● **ABOUT THIS TASK**
Would you quote every entry exactly, dropping only the pictures?

START EXERCISE INPUT

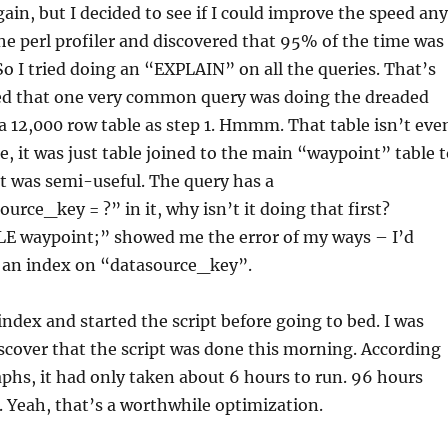
gain, but I decided to see if I could improve the speed any
the perl profiler and discovered that 95% of the time was
So I tried doing an “EXPLAIN” on all the queries. That’s
ed that one very common query was doing the dreaded
 12,000 row table as step 1. Hmmm. That table isn’t eve
, it was just table joined to the main “waypoint” table t
at was semi-useful. The query has a
urce_key = ?” in it, why isn’t it doing that first?
 waypoint;” showed me the error of my ways – I’d
t an index on “datasource_key”.
index and started the script before going to bed. I was
scover that the script was done this morning. According
hs, it had only taken about 6 hours to run. 96 hours
 Yeah, that’s a worthwhile optimization.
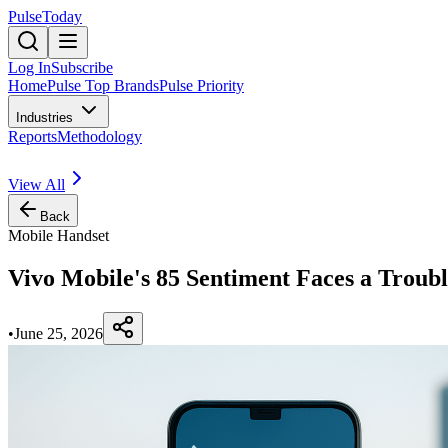
PulseToday
Log In
Subscribe
Home
Pulse Top Brands
Pulse Priority
Industries
Reports
Methodology
View All
Back
Mobile Handset
Vivo Mobile's 85 Sentiment Faces a Troub
•
June 25, 2026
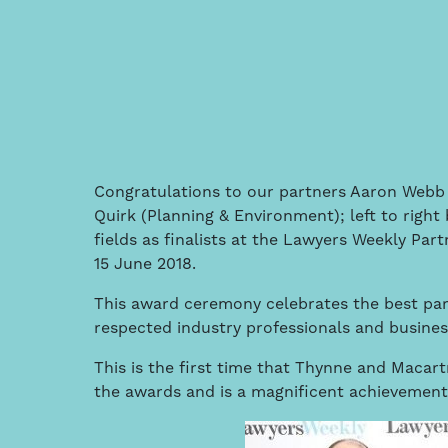
Congratulations to our partners Aaron Webb 
Quirk (Planning & Environment); left to right
fields as finalists at the Lawyers Weekly Par
15 June 2018.
This award ceremony celebrates the best part
respected industry professionals and busines
This is the first time that Thynne and Macart
the awards and is a magnificent achievement 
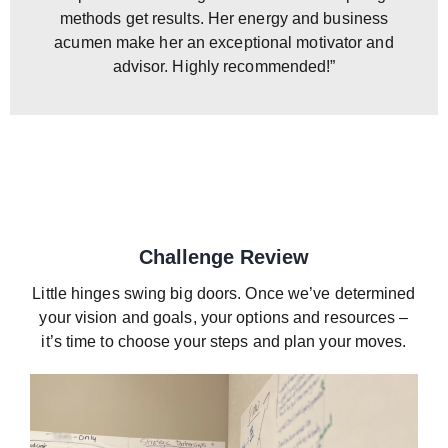
methods get results. Her energy and business
acumen make her an exceptional motivator and
advisor. Highly recommended!”
Challenge Review
Little hinges swing big doors. Once we’ve determined
your vision and goals, your options and resources –
it’s time to choose your steps and plan your moves.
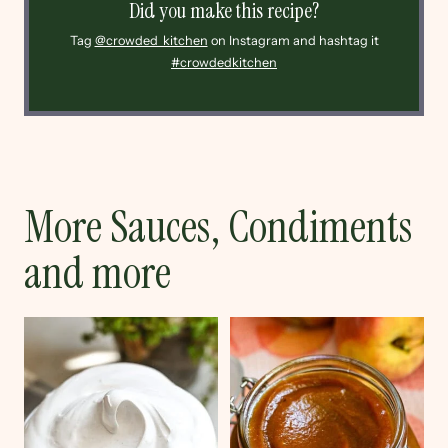
Did you make this recipe?
Tag
@crowded_kitchen
on Instagram and hashtag it
#crowdedkitchen
More Sauces, Condiments
and more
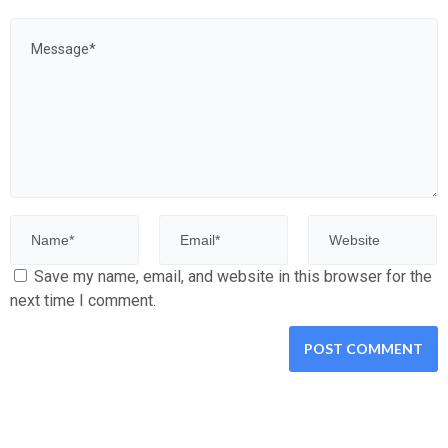
Save my name, email, and website in this browser for the
next time I comment.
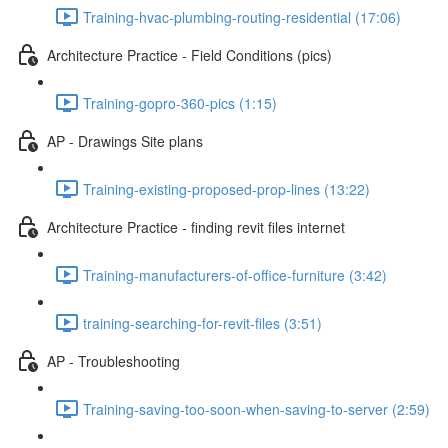
Training-hvac-plumbing-routing-residential (17:06)
Architecture Practice - Field Conditions (pics)
Training-gopro-360-pics (1:15)
AP - Drawings Site plans
Training-existing-proposed-prop-lines (13:22)
Architecture Practice - finding revit files internet
Training-manufacturers-of-office-furniture (3:42)
training-searching-for-revit-files (3:51)
AP - Troubleshooting
Training-saving-too-soon-when-saving-to-server (2:59)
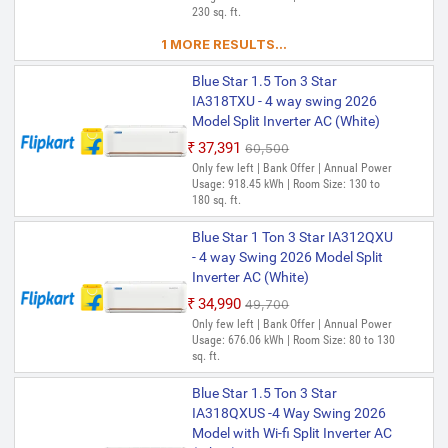
230 sq. ft.
1 MORE RESULTS...
Blue Star 1.5 Ton 3 Star
IA318TXU - 4 way swing 2026
Model Split Inverter AC (White)
₹37,391
₹60,500
Only few left | Bank Offer | Annual Power
Usage: 918.45 kWh | Room Size: 130 to
180 sq. ft.
Blue Star 1 Ton 3 Star IA312QXU
- 4 way Swing 2026 Model Split
Inverter AC (White)
₹34,990
₹49,700
Only few left | Bank Offer | Annual Power
Usage: 676.06 kWh | Room Size: 80 to 130
sq. ft.
Blue Star 1.5 Ton 3 Star
IA318QXUS -4 Way Swing 2026
Model with Wi-fi Split Inverter AC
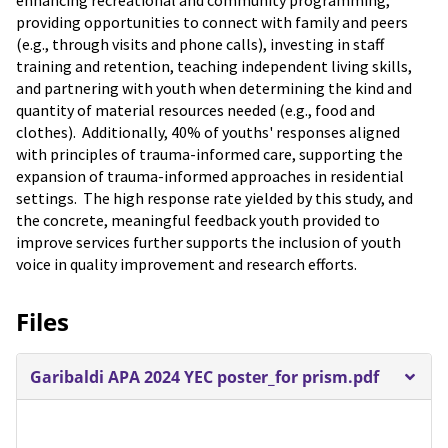
enhancing recreational and community programming,
providing opportunities to connect with family and peers
(e.g., through visits and phone calls), investing in staff
training and retention, teaching independent living skills,
and partnering with youth when determining the kind and
quantity of material resources needed (e.g., food and
clothes). Additionally, 40% of youths' responses aligned
with principles of trauma-informed care, supporting the
expansion of trauma-informed approaches in residential
settings. The high response rate yielded by this study, and
the concrete, meaningful feedback youth provided to
improve services further supports the inclusion of youth
voice in quality improvement and research efforts.
Files
Garibaldi APA 2024 YEC poster_for prism.pdf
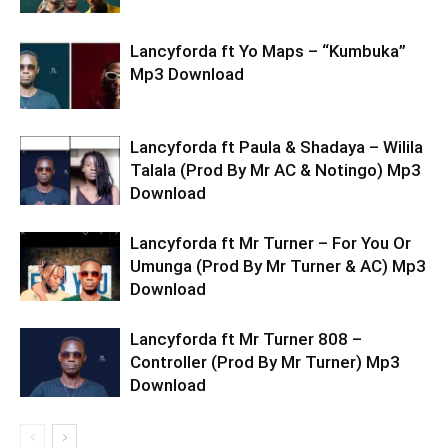
Lancyforda ft Yo Maps – “Kumbuka”
Mp3 Download
Lancyforda ft Paula & Shadaya – Wilila
Talala (Prod By Mr AC & Notingo) Mp3
Download
Lancyforda ft Mr Turner – For You Or
Umunga (Prod By Mr Turner & AC) Mp3
Download
Lancyforda ft Mr Turner 808 –
Controller (Prod By Mr Turner) Mp3
Download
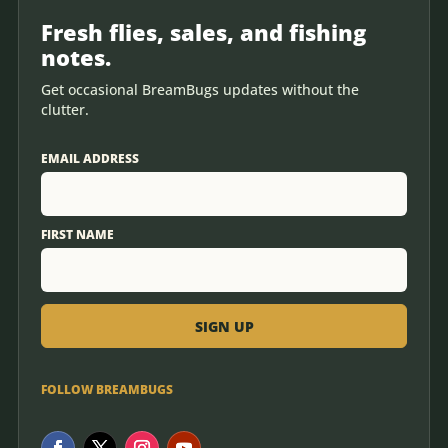
Fresh flies, sales, and fishing
notes.
Get occasional BreamBugs updates without the
clutter.
EMAIL ADDRESS
FIRST NAME
FOLLOW BREAMBUGS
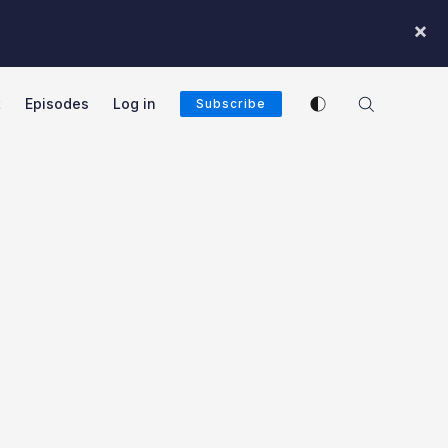
×
Enable dark mode
t
Episodes
Log in
Subscribe
cast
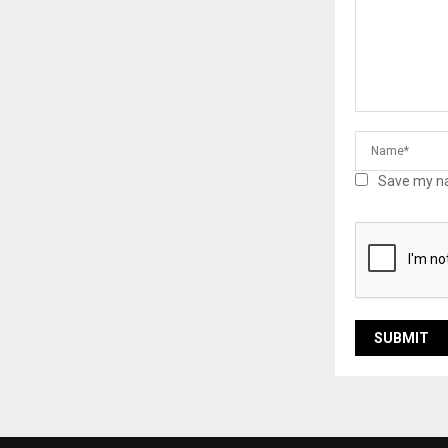
Save my na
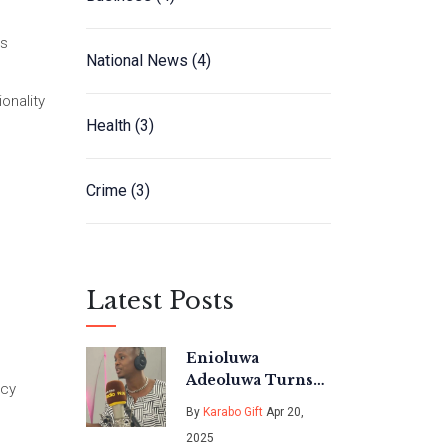
es
National News
(4)
onality
Health
(3)
Crime
(3)
Latest Posts
Enioluwa
Adeoluwa Turns
acy
Content Creation
By
Karabo Gift
Apr 20,
into a Powerhouse
2025
Career in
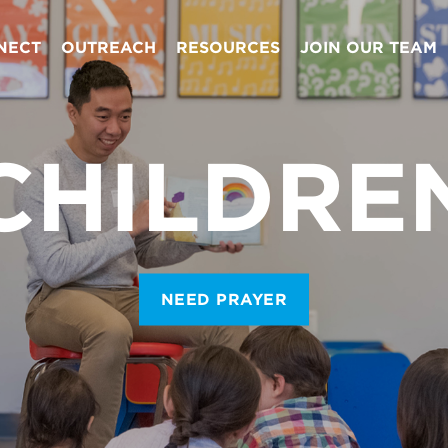
NECT
OUTREACH
RESOURCES
JOIN OUR TEAM
CHILDRE
NEED PRAYER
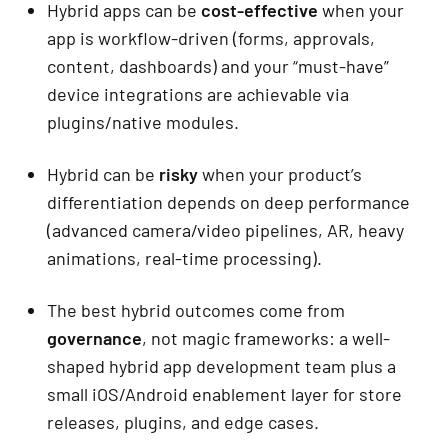
Hybrid apps can be
cost-effective
when your
app is workflow-driven (forms, approvals,
content, dashboards) and your “must-have”
device integrations are achievable via
plugins/native modules.
Hybrid can be
risky
when your product’s
differentiation depends on deep performance
(advanced camera/video pipelines, AR, heavy
animations, real-time processing).
The best hybrid outcomes come from
governance
, not magic frameworks: a well-
shaped hybrid app development team plus a
small iOS/Android enablement layer for store
releases, plugins, and edge cases.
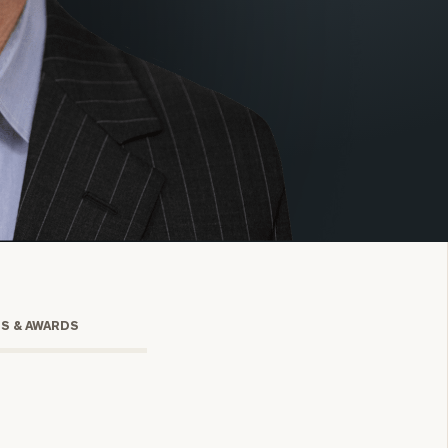
onsulting
TS & AWARDS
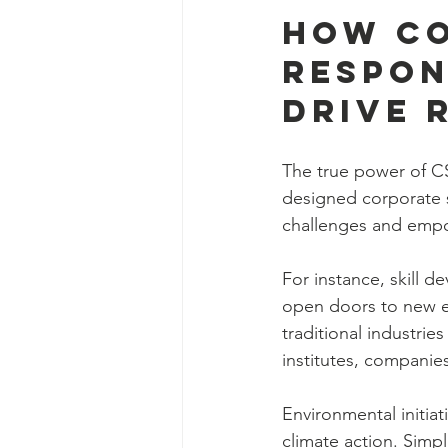
How Co
Respon
Drive 
The true power of CSR
designed corporate 
challenges and empo
For instance, skill 
open doors to new em
traditional industrie
institutes, companies
Environmental initia
climate action. Simpl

END EXERCISE INPUT

● **OUTPUT OF THE TASK**
gain, but I decided to see if I could improve the speed any
the perl profiler and discovered that 95% of the time was
So I tried doing an “EXPLAIN” on all the queries. That’s
ed that one very common query was doing the dreaded
 12,000 row table as step 1. Hmmm. That table isn’t eve
, it was just table joined to the main “waypoint” table t
at was semi-useful. The query has a
urce_key = ?” in it, why isn’t it doing that first?
 waypoint;” showed me the error of my ways – I’d
t an index on “datasource_key”.
index and started the script before going to bed. I was
scover that the script was done this morning. According
hs, it had only taken about 6 hours to run. 96 hours
 Yeah, that’s a worthwhile optimization.
PulseToday
Log In
Subscribe
Home
Pulse Top Brands
Pulse Priority
Industries
Reports
Methodology
View All
Back
Mobile Handset
Vivo Mobile's 85 Sentiment Faces a Troub
•
June 25, 2026
Congratulations to our partners Aaron Webb 
Quirk (Planning & Environment); left to right
fields as finalists at the Lawyers Weekly Par
15 June 2018.
This award ceremony celebrates the best part
respected industry professionals and busines
This is the first time that Thynne and Macart
the awards and is a magnificent achievement 
methods get results. Her energy and business
acumen make her an exceptional motivator and
advisor. Highly recommended!”
Challenge Review
Little hinges swing big doors. Once we’ve determined
your vision and goals, your options and resources –
it’s time to choose your steps and plan your moves.
Did you make this recipe?
Tag
@crowded_kitchen
on Instagram and hashtag it
#crowdedkitchen
More Sauces, Condiments
and more
Save my name, email, and website in this browser for the
next time I comment.
Training-hvac-plumbing-routing-residential (17:06)
Architecture Practice - Field Conditions (pics)
Training-gopro-360-pics (1:15)
AP - Drawings Site plans
Training-existing-proposed-prop-lines (13:22)
Architecture Practice - finding revit files internet
Training-manufacturers-of-office-furniture (3:42)
training-searching-for-revit-files (3:51)
AP - Troubleshooting
Training-saving-too-soon-when-saving-to-server (2:59)
230 sq. ft.
1 MORE RESULTS...
Blue Star 1.5 Ton 3 Star
IA318TXU - 4 way swing 2026
Model Split Inverter AC (White)
₹37,391
₹60,500
Only few left | Bank Offer | Annual Power
Usage: 918.45 kWh | Room Size: 130 to
180 sq. ft.
Blue Star 1 Ton 3 Star IA312QXU
- 4 way Swing 2026 Model Split
Inverter AC (White)
₹34,990
₹49,700
Only few left | Bank Offer | Annual Power
Usage: 676.06 kWh | Room Size: 80 to 130
sq. ft.
Blue Star 1.5 Ton 3 Star
IA318QXUS -4 Way Swing 2026
Model with Wi-fi Split Inverter AC
enhancing recreational and community programming,
providing opportunities to connect with family and peers
(e.g., through visits and phone calls), investing in staff
training and retention, teaching independent living skills,
and partnering with youth when determining the kind and
quantity of material resources needed (e.g., food and
clothes). Additionally, 40% of youths' responses aligned
with principles of trauma-informed care, supporting the
expansion of trauma-informed approaches in residential
settings. The high response rate yielded by this study, and
the concrete, meaningful feedback youth provided to
improve services further supports the inclusion of youth
voice in quality improvement and research efforts.
Files
Garibaldi APA 2024 YEC poster_for prism.pdf
Lancyforda ft Yo Maps – “Kumbuka”
Mp3 Download
Lancyforda ft Paula & Shadaya – Wilila
Talala (Prod By Mr AC & Notingo) Mp3
Download
Lancyforda ft Mr Turner – For You Or
Umunga (Prod By Mr Turner & AC) Mp3
Download
Lancyforda ft Mr Turner 808 –
Controller (Prod By Mr Turner) Mp3
Download
Fresh flies, sales, and fishing
notes.
Get occasional BreamBugs updates without the
clutter.
EMAIL ADDRESS
FIRST NAME
FOLLOW BREAMBUGS
×
Enable dark mode
t
Episodes
Log in
Subscribe
cast
Save my na
es
National News
(4)
onality
Health
(3)
Crime
(3)
Latest Posts
Enioluwa
Adeoluwa Turns
acy
Content Creation
By
Karabo Gift
Apr 20,
into a Powerhouse
2025
Career in
NECT
OUTREACH
RESOURCES
JOIN OUR TEAM
CHILDRE
NEED PRAYER
Hybrid apps can be
cost-effective
when your
app is workflow-driven (forms, approvals,
content, dashboards) and your “must-have”
device integrations are achievable via
plugins/native modules.
Hybrid can be
risky
when your product’s
differentiation depends on deep performance
(advanced camera/video pipelines, AR, heavy
animations, real-time processing).
The best hybrid outcomes come from
governance
, not magic frameworks: a well-
shaped hybrid app development team plus a
small iOS/Android enablement layer for store
releases, plugins, and edge cases.
onsulting
TS & AWARDS
How Co
Respon
Drive 
The true power of CSR
designed corporate 
challenges and empo
For instance, skill 
open doors to new em
traditional industrie
institutes, companies
Environmental initia
climate action. Simpl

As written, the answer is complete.